Walken, of course, is now nearly 60 and looks slightly different from his seventies heyday. I’d say The Dead Zone was the definitive Walken performance - a wonderful mixture of aggression and paranoia - although his cameo in Pulp Fiction still carried much the same kind of charge, as did a recent rock video appearance. More recently, though, Walken has toned down the threatening side of his public persona, developing an interesting sideline in cookery programmes (his father was, after all, a baker).

But none of these developments quite prepared me for the announcement that the prince of unease was to play the lead human character in Disney’s upcoming Country Bears movie. For those of you who have never been to Disneyland, I should point out that the ‘Country Bear Jamboree’ is (along with ‘It’s a Small World’) the one attraction to which you can safely take anybody, from very small kids to elderly relations riddled with the kind of complaints they warn you about at the entrance to high-speed rides.

The Country Bear’s are a group of fiddle-and-jug-playing animatronic musicians who specialise in the sort of country music to which no one would ever think of applying the word ‘new’: in their world, even Hank Williams would be too radical. And they are quite simply the last group of entertainers with whom anyone would ever associate Christopher Walken.

But the attraction has been running since the original California park first opened, and Disney obviously felt it was time to introduce the Country Bears to a wider audience. So the film, using animatronics and live action, went into production on March 12. Walken plays Reid Thimple, a banker who is looking to foreclose on the Country Bear Hall. Well, at least he is the bad guy.

The bears, meanwhile, are being voiced by the cuddlier likes of Haley Joel Osment and Charles Dutton.

ADAM AND JULIA GET IT ON

Speaking of the improbable, who is the second most unlikely on-screen partner you can think of for Hollywood’s current favourite female star, Julia Roberts? (I modified the question to ‘second most unlikely’ after it occurred to me that the most unlikely had to be MTV gross-out guy Tom Green, star of this summer’s Freddy Got Fingered, the most critically reviled movie in living memory).

But second to Green could well be Adam Sandler, whose style of comedy is not that different from Green’s and is not really the sort of thing that Ms Roberts does - or did. But Sandler and she look likely to co-star in an as-yet untitled movie based on a netzine article called Genie in a Bottle: The Sex Drink That’s Rocking Little Rock. The drink in question is apparently called Niagara, and is the female equivalent of Viagra - or rather, it produces many of the same sensations.

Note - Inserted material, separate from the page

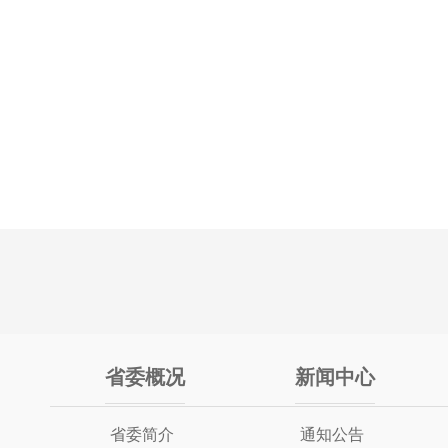
省委概况
新闻中心
省委简介
通知公告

And they can’t get enough of it in the title (Arkansas) town.

Sandler’s production company, Happy Madison (which is based at Revolution Studios), has bought the article, commissioned a screenplay and approached Roberts. I’ll let you know if she says yes.

The actress, meanwhile, is about to start work on Tracks, based on the true story of a woman who crossed the Australian outback alone but for a trio of camels. And she reportedly wants Mel Gibson to direct her.

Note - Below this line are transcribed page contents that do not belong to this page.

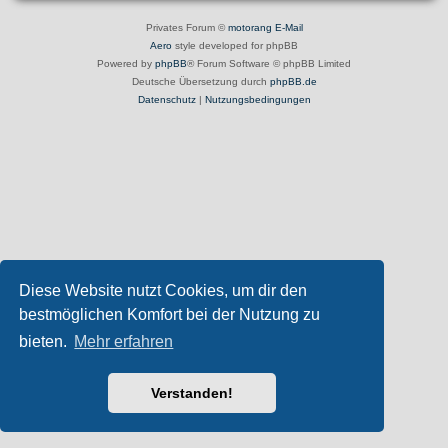
Privates Forum ©
motorang
E-Mail
Aero
style developed for phpBB
Powered by
phpBB
® Forum Software © phpBB Limited
Deutsche Übersetzung durch
phpBB.de
Datenschutz
|
Nutzungsbedingungen
Diese Website nutzt Cookies, um dir den
bestmöglichen Komfort bei der Nutzung zu
bieten.
Mehr erfahren
Verstanden!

Speaking of the Melster, he is reportedly in talks with Pittsburgh wunderkind M Night Shyamalan to take the lead role in his third film, Signs. Bruce Willis took the lead in the other two, each time playing it straight opposite a potential scene-stealer: the diminutive Haley Joel Osment in The Sixth Sense; and Samuel L Jackson as a clairvoyant with a stick and an afro in Unbreakable. Whether Shyamalan, Willis or his co-stars should get the credit, the two films grossed just under a billion dollars between them internationally.

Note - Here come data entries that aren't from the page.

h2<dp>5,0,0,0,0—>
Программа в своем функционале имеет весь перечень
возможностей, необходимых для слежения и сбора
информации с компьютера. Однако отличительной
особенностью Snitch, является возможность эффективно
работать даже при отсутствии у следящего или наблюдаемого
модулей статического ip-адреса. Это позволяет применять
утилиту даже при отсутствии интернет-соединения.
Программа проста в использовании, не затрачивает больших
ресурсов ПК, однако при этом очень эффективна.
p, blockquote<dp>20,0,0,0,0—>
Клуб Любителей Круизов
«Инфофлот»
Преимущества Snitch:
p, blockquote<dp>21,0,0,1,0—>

The new movie is going to be the first Shyamalan opus with a rural setting: a farm in Bucks County, Pennsylvania, where some mysterious crop circles appear. No prizes for guessing that they are not the work of some prank-playing kid with a tractor.

Disney execs reportedly read the script on a Saturday and had a deal set up with the writer/director before the weekend was over. Gibson - who is currently at work on Vietnam drama We Were Soldiers Once… And Young, directed by Braveheart writer Randall Wallace - apparently didn’t take much longer to get interested. Also likely to co-star is You Can Count on Me discovery Mark Ruffalo.

How long it will all take to come together, however, is anybody’s guess.